Problem to solve: Repeat exactly the lines of the entries below from the one with "L.I.G.H.T. Foundation (LF)" through the one with "and adaptive. For", both ends included, and nothing else.

::: The records :::

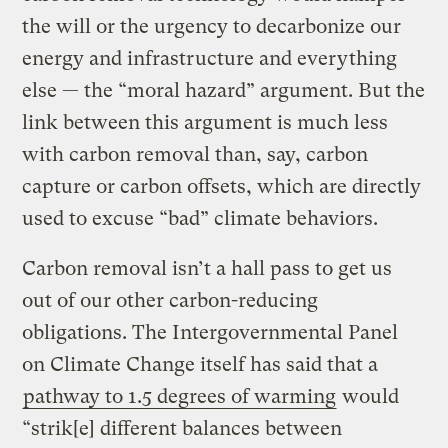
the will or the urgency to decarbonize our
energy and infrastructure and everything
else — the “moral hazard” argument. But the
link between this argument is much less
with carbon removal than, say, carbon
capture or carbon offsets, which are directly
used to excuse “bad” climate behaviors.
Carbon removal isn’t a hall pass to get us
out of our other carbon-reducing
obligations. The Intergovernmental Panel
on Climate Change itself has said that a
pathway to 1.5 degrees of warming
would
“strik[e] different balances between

:::
::: The records :::

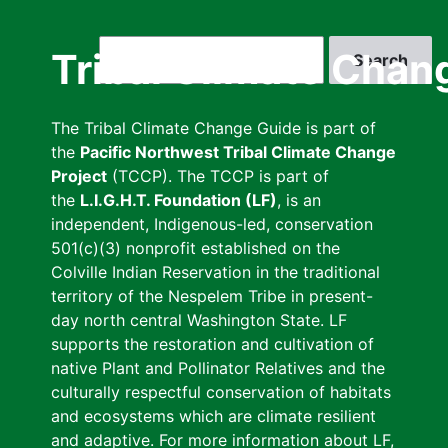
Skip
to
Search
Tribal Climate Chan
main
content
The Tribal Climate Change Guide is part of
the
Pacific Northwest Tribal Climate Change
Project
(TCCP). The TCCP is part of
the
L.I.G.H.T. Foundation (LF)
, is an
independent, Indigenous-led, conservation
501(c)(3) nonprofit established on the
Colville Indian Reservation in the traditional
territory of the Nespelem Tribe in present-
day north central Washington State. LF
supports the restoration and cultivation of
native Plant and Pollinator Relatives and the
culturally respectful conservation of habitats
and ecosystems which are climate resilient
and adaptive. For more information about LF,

:::

Response area:
L.I.G.H.T. Foundation (LF)
, is an
independent, Indigenous-led, conservation
501(c)(3) nonprofit established on the
Colville Indian Reservation in the traditional
territory of the Nespelem Tribe in present-
day north central Washington State. LF
supports the restoration and cultivation of
native Plant and Pollinator Relatives and the
culturally respectful conservation of habitats
and ecosystems which are climate resilient
and adaptive. For more information about LF,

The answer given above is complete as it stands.